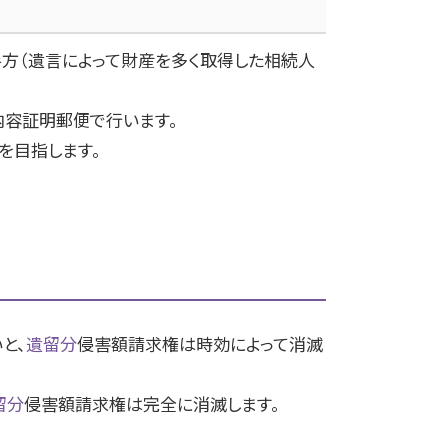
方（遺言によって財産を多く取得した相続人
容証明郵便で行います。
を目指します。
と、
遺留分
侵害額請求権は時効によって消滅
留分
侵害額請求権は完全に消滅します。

==

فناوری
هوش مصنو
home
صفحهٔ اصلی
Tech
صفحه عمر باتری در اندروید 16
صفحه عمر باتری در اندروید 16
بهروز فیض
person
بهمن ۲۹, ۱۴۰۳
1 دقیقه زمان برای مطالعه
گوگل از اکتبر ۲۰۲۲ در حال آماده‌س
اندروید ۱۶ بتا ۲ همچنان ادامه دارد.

==

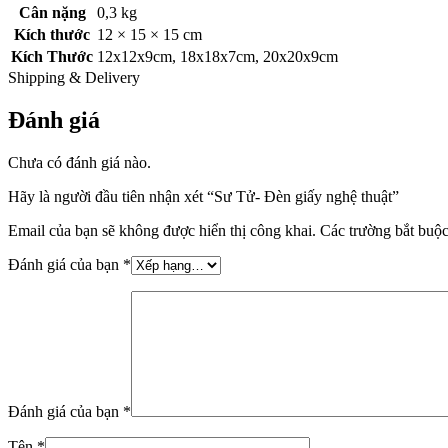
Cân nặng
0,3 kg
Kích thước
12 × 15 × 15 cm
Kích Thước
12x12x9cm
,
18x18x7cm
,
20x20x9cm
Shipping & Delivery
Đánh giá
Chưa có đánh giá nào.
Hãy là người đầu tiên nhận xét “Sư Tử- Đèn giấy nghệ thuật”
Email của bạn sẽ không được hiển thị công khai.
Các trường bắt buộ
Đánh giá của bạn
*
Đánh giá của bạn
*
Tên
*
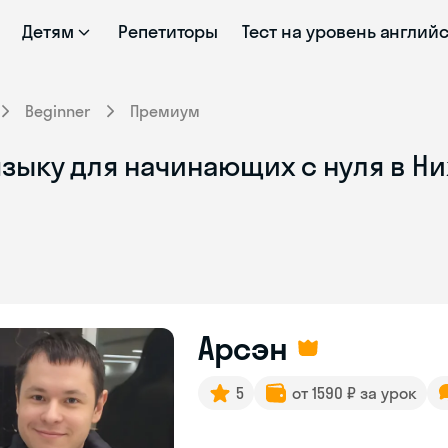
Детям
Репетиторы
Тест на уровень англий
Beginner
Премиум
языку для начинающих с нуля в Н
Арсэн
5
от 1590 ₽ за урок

**Task to carry out**
Reprint exactly the lines above that start at the one with "方（遺言によって財産を多く取得した相続人" and end at the one with "侵害額請求権は完全に消滅します。", keeping both and adding none.

**Response to the task**
方（遺言によって財産を多く取得した相続人
容証明郵便で行います。
を目指します。
と、
遺留分
侵害額請求権は時効によって消滅
留分
侵害額請求権は完全に消滅します。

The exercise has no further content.